So someone actually posted a fantastic solution here How can I escape all code within <code></code> tags to allow people to post code?
The problem is that this only works if it's <code></code>
. However, this breaks with <code id="lol"></code
for example, since it contains an attribute. How can I account for this, in order to strictly escape strings inside the code tag, whether or not it has any attributes.

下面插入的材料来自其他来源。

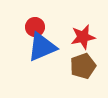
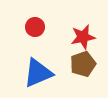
blue triangle: moved 4 px left, 26 px down
brown pentagon: moved 2 px up
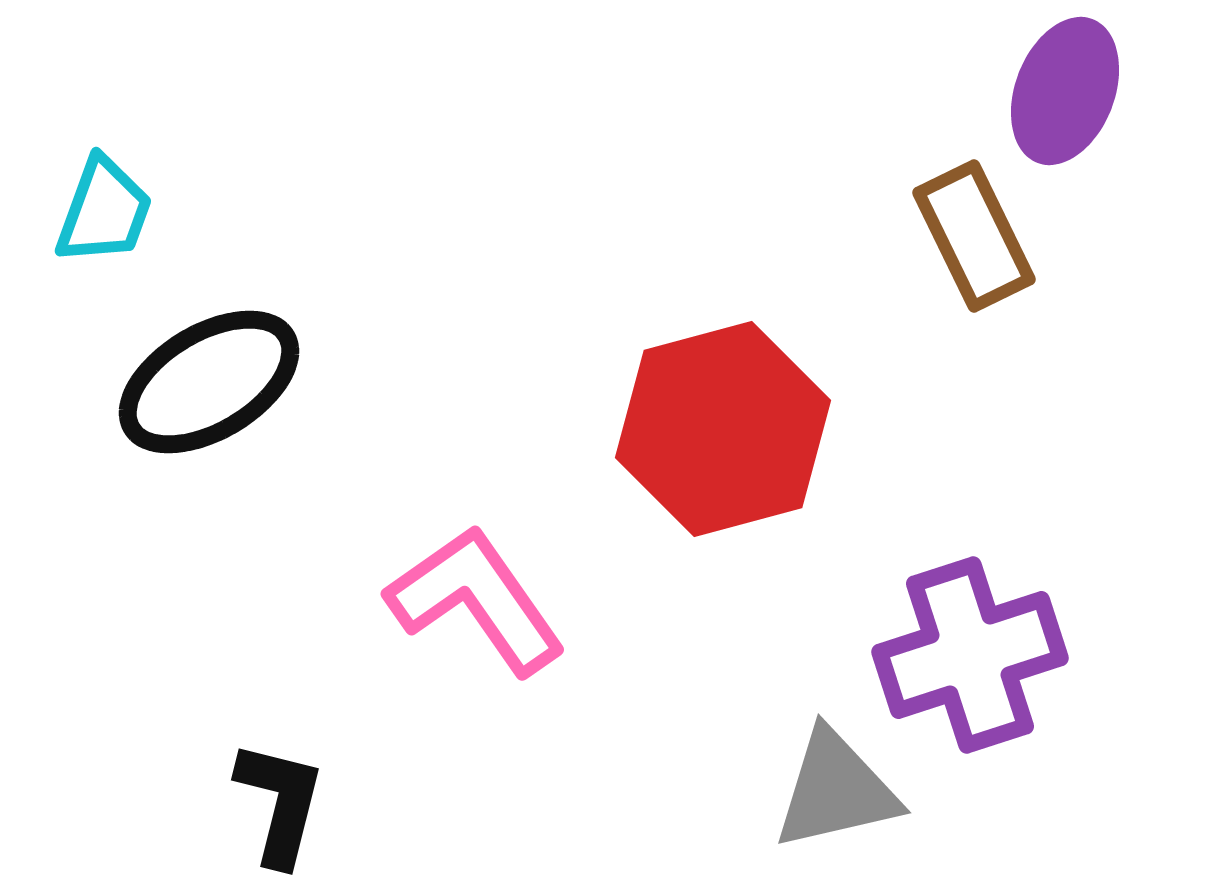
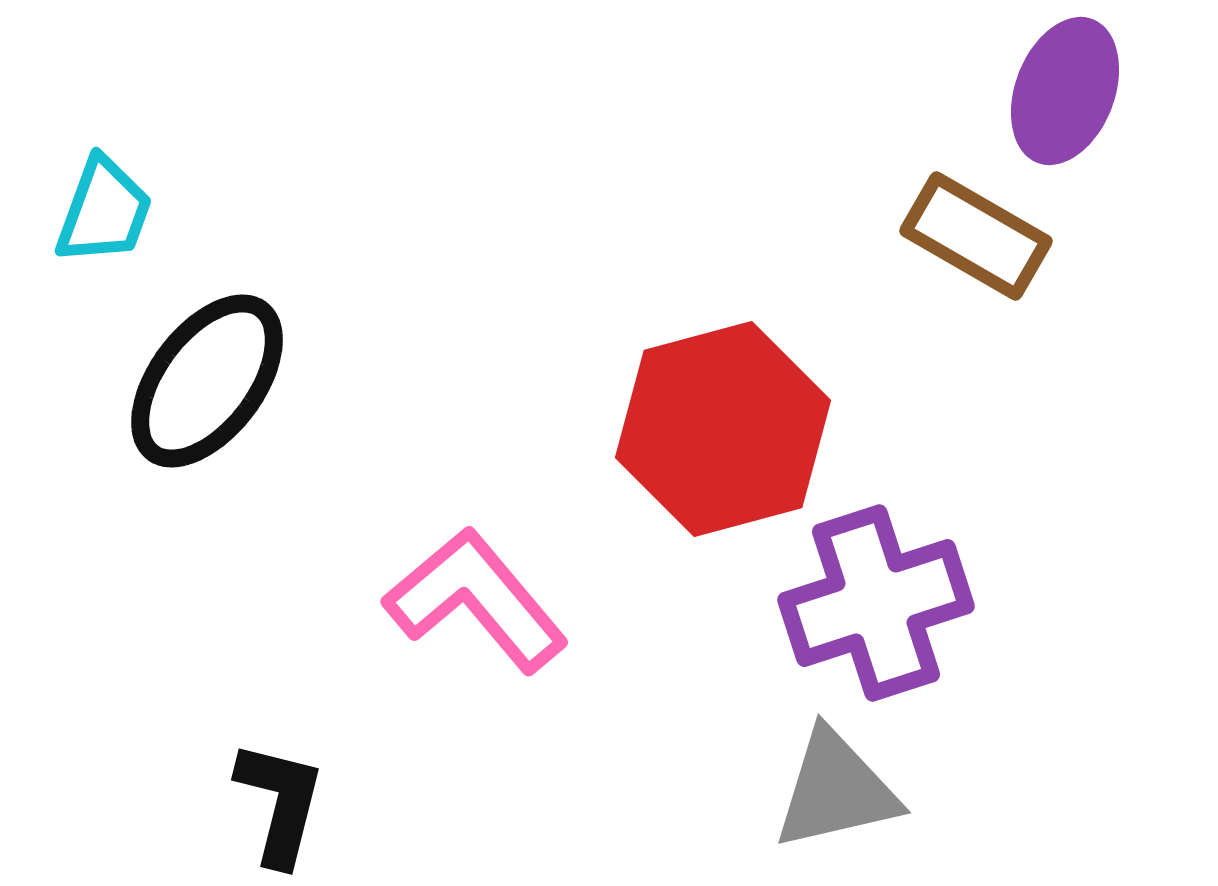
brown rectangle: moved 2 px right; rotated 34 degrees counterclockwise
black ellipse: moved 2 px left, 1 px up; rotated 22 degrees counterclockwise
pink L-shape: rotated 5 degrees counterclockwise
purple cross: moved 94 px left, 52 px up
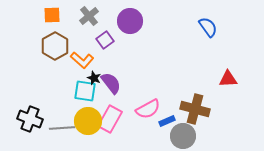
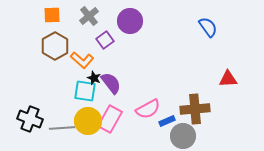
brown cross: rotated 20 degrees counterclockwise
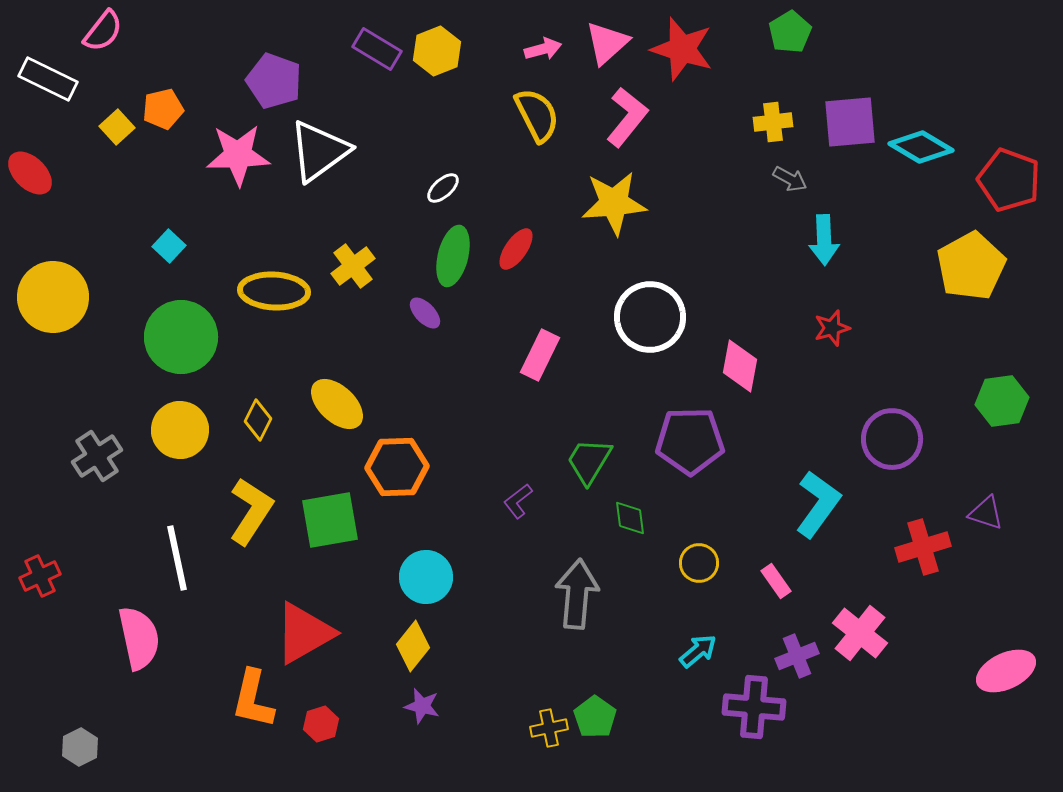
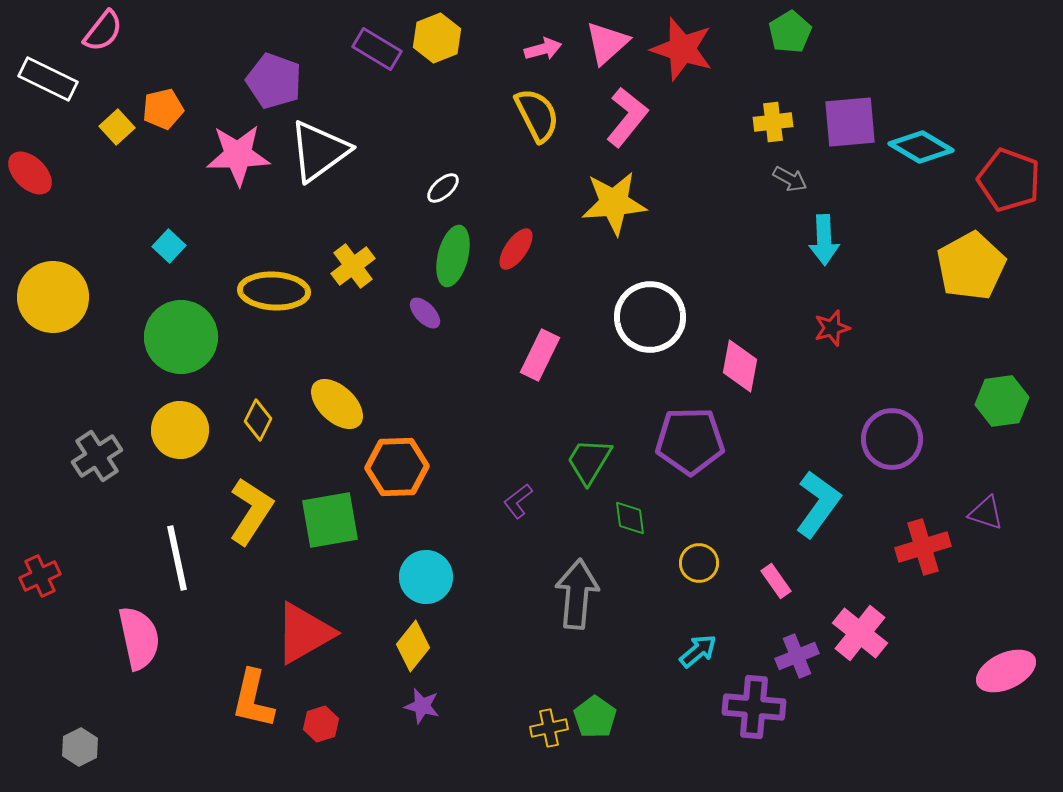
yellow hexagon at (437, 51): moved 13 px up
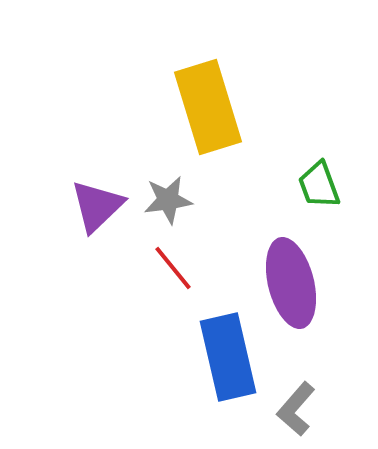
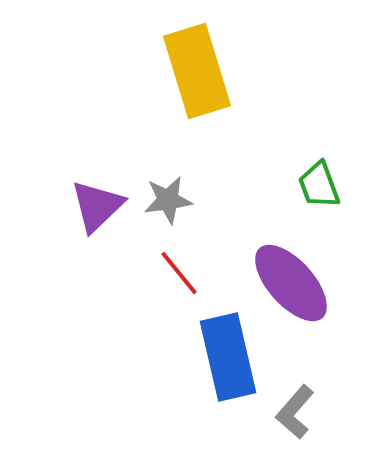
yellow rectangle: moved 11 px left, 36 px up
red line: moved 6 px right, 5 px down
purple ellipse: rotated 28 degrees counterclockwise
gray L-shape: moved 1 px left, 3 px down
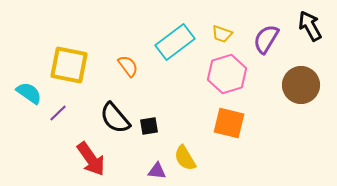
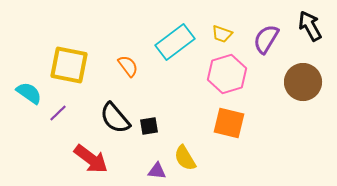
brown circle: moved 2 px right, 3 px up
red arrow: rotated 18 degrees counterclockwise
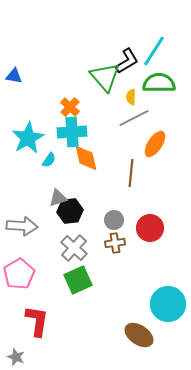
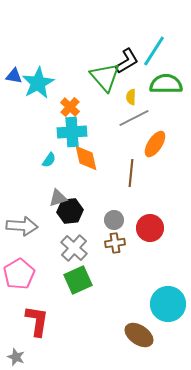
green semicircle: moved 7 px right, 1 px down
cyan star: moved 10 px right, 55 px up
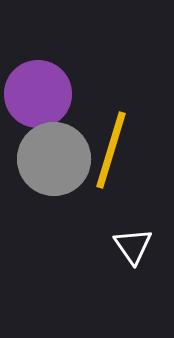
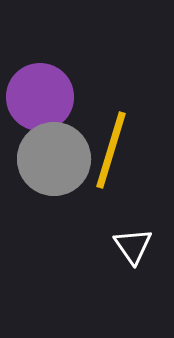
purple circle: moved 2 px right, 3 px down
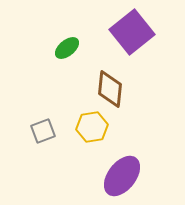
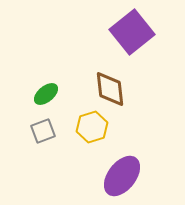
green ellipse: moved 21 px left, 46 px down
brown diamond: rotated 12 degrees counterclockwise
yellow hexagon: rotated 8 degrees counterclockwise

I apologize if there is an obvious solution to this. Regexes give me nightmares.
Edit
As I explained in the question initially, the post that is supposedly a duplicate does not account for the <code>
tag with something like a class or any other attributes.
答案 0 :(得分:1)
尽管我在上面发表评论,但我仍会努力为您提供正则表达式。但是,我强调 不 建议使用正则表达式,而是使用HTML解析器。
你的正则表达式应该看起来像这样:
<\s*code(.*?)>(.+?)<\s*\/code\s*>
稍微分解一下,
\s*
匹配零个或多个空白字符。
code
匹配文字字符串&#34; code
&#34;。
.*?
是零个或多个字符的 lazy 匹配。它将匹配所有内容(如果有的话)直到标记的末尾。
(.+?)
是捕获组,包含一个或多个字符的延迟匹配。如果不出意外,您的<code>
标签将永远不会完全空白(因为它们之间必须至少有一个字符)。
最后,<\s*\/code\s*>
匹配结束标记,可能包含空格。请注意,斜杠(/
)字符是转义的,因为它必须在阳光下几乎所有的正则表达式中。